The Crown Estate Starts Preparing New Floating Wind Lease

The Crown Estate is commencing work to design and deliver a new leasing opportunity for early commercial-scale floating offshore wind projects in the Celtic Sea.  

Equinor/Hywind Scotland floating wind farm

The leasing process will focus on projects of circa 300 MW in scale, which is up to three times larger than any rights previously awarded to floating wind in the UK.

The Crown Estate will also explore how best to support pre-commercial,  smaller projects that are an important part of developing new technologies for a range of seabed conditions and locations. 

Additionally, potential ways of promoting more collaborations across the sector will be explored in order to accelerate development, as well as what other enabling actions could be taken to facilitate the sector.

The news on the new leasing process follows The Crown Estate’s invitation to the market to gather views on how best to accelerate the development of floating wind in the UK.

Input from over 30 market participants and other stakeholders was reviewed and showed that there is strong interest in new floating wind rights and in project locations in the waters offshore South Wales and the South West peninsular.

Feedback confirmed that the market is confident that current floating wind technology will allow the sector to move to the next phase and deploy early commercial-scale projects , as well as that there is appetite to develop projects that are around 300 MW.
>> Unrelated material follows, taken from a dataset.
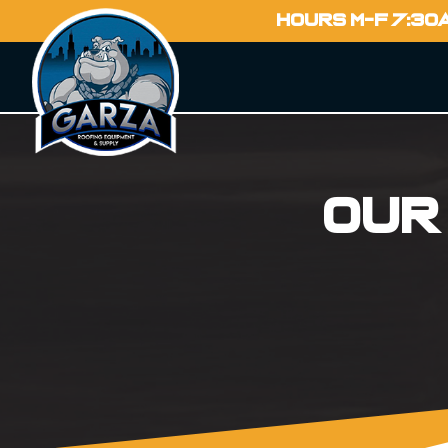
HOURS M-F 7:30
Our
The Crown Estate will provide further details on leasing design in the coming months. 

“Floating offshore wind is the next frontier of the UK’s clean energy ambitions, offering an exciting opportunity to deliver more green energy, in new areas offshore,” said Huub den Rooijen, Director of The Crown Estate’s Energy, Minerals and Infrastructure portfolio.

“As a technology that will be important for the UK’s pathway to net zero, we are focused on helping to unlock its potential in a way that is sensitive to our precious marine habitats, considers interactions with other uses of the sea, and is compatible with other critical processes such as the tender for Leasing Round 4.”